* [To do] Would you print all of the entries exactly, please, but without their pictures?

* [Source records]
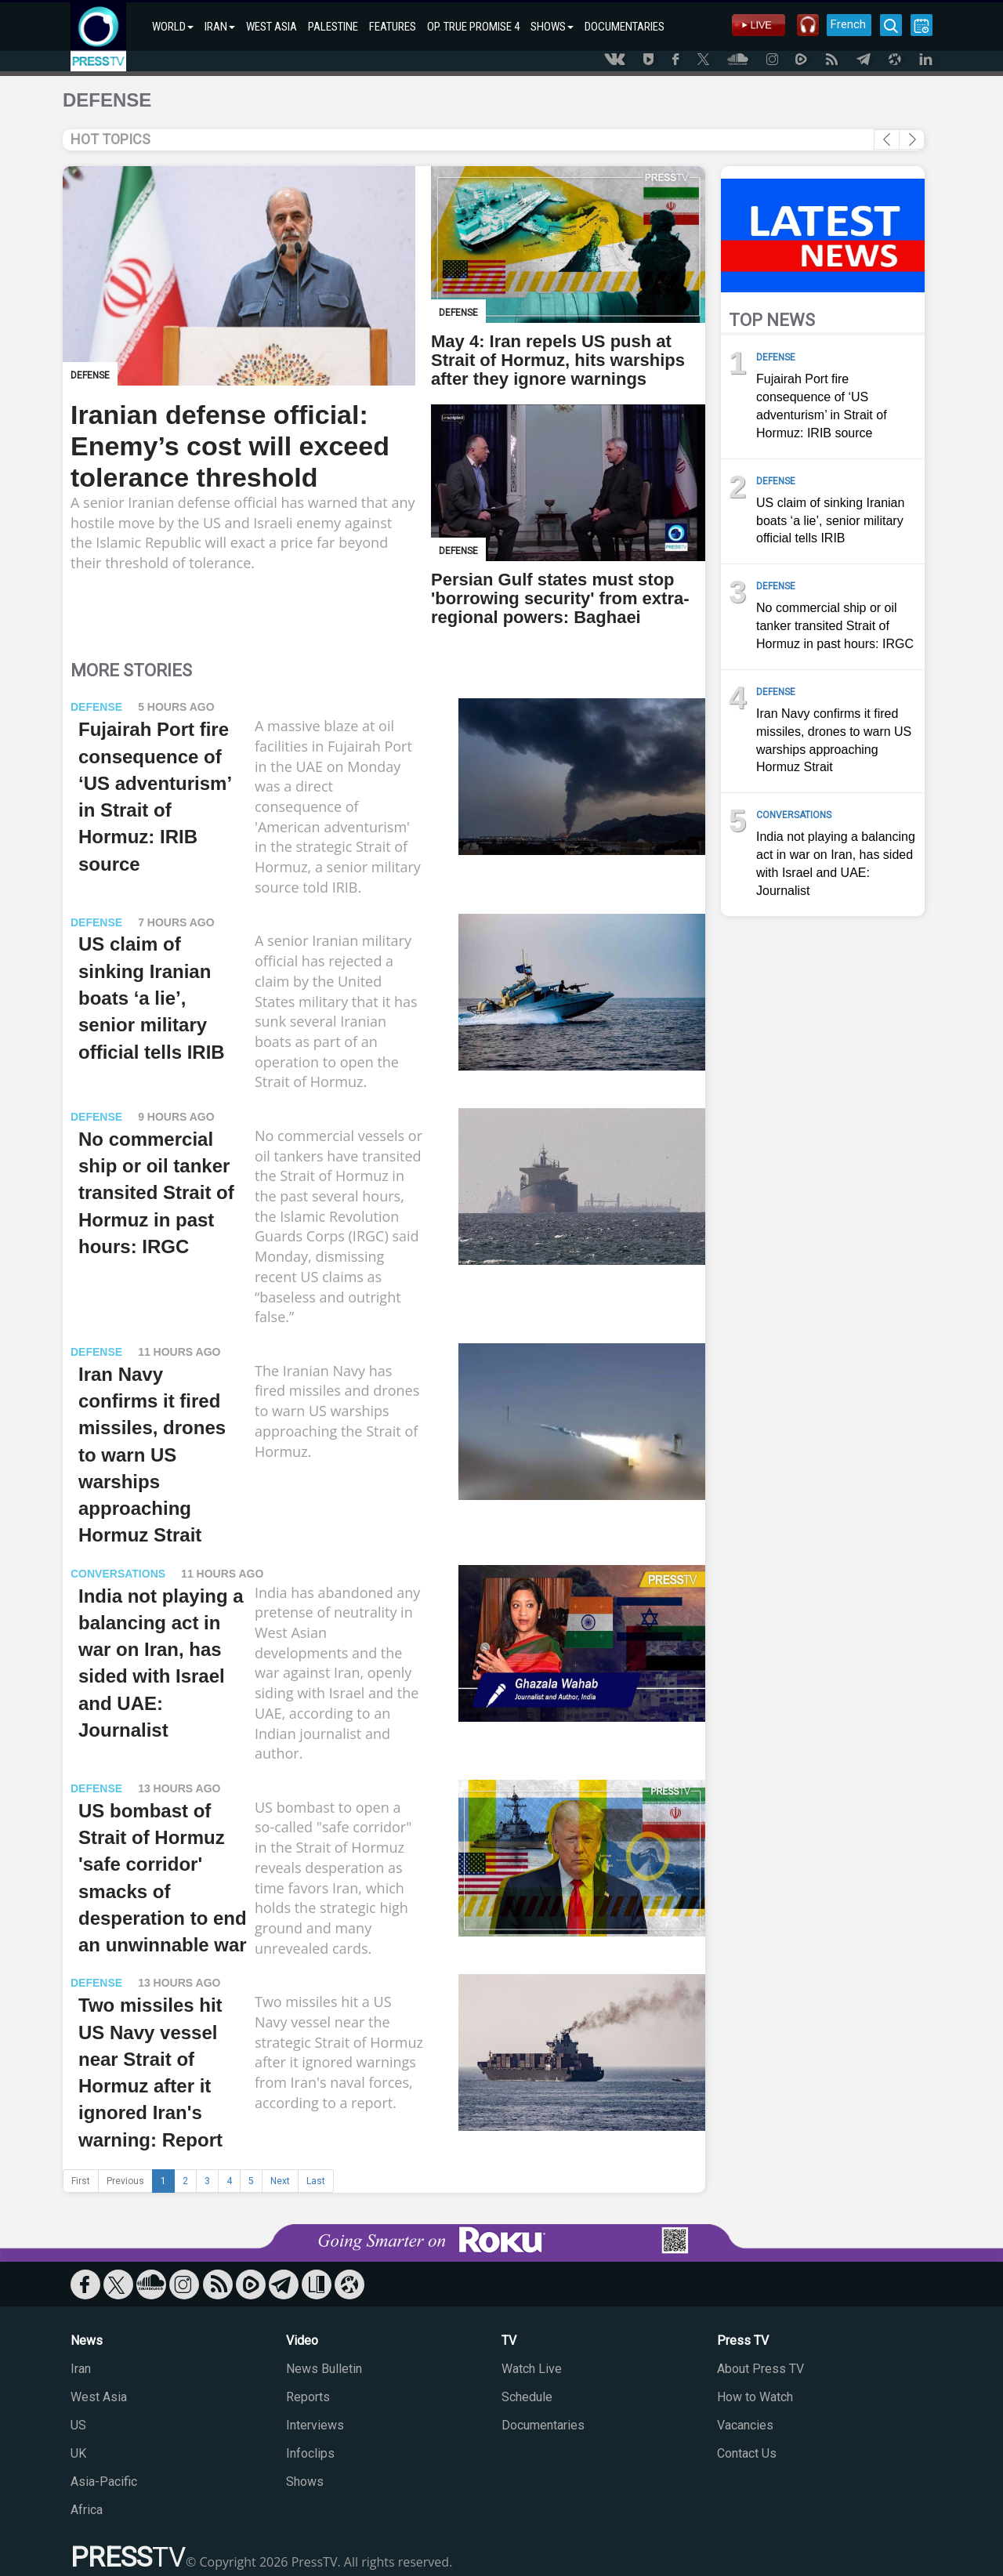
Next (280, 2181)
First (80, 2181)
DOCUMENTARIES (624, 27)
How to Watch (755, 2396)
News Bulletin (324, 2368)
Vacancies (745, 2425)
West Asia (99, 2396)
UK (78, 2453)
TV (509, 2340)
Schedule (527, 2396)
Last (315, 2181)
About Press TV (760, 2368)
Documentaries (543, 2425)
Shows (305, 2481)
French (848, 24)
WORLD (173, 27)
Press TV (743, 2340)
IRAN (220, 27)
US (78, 2425)
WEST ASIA (271, 27)
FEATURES (392, 27)
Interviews (315, 2425)
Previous (125, 2181)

* [Solution to the exercise]
Next (280, 2181)
First (80, 2181)
DOCUMENTARIES (624, 27)
How to Watch (755, 2396)
News Bulletin (324, 2368)
Vacancies (745, 2425)
West Asia (99, 2396)
UK (78, 2453)
TV (509, 2340)
Schedule (527, 2396)
Last (315, 2181)
About Press TV (760, 2368)
Documentaries (543, 2425)
Shows (305, 2481)
French (848, 24)
WORLD (173, 27)
Press TV (743, 2340)
IRAN (220, 27)
US (78, 2425)
WEST ASIA (271, 27)
FEATURES (392, 27)
Interviews (315, 2425)
Previous (125, 2181)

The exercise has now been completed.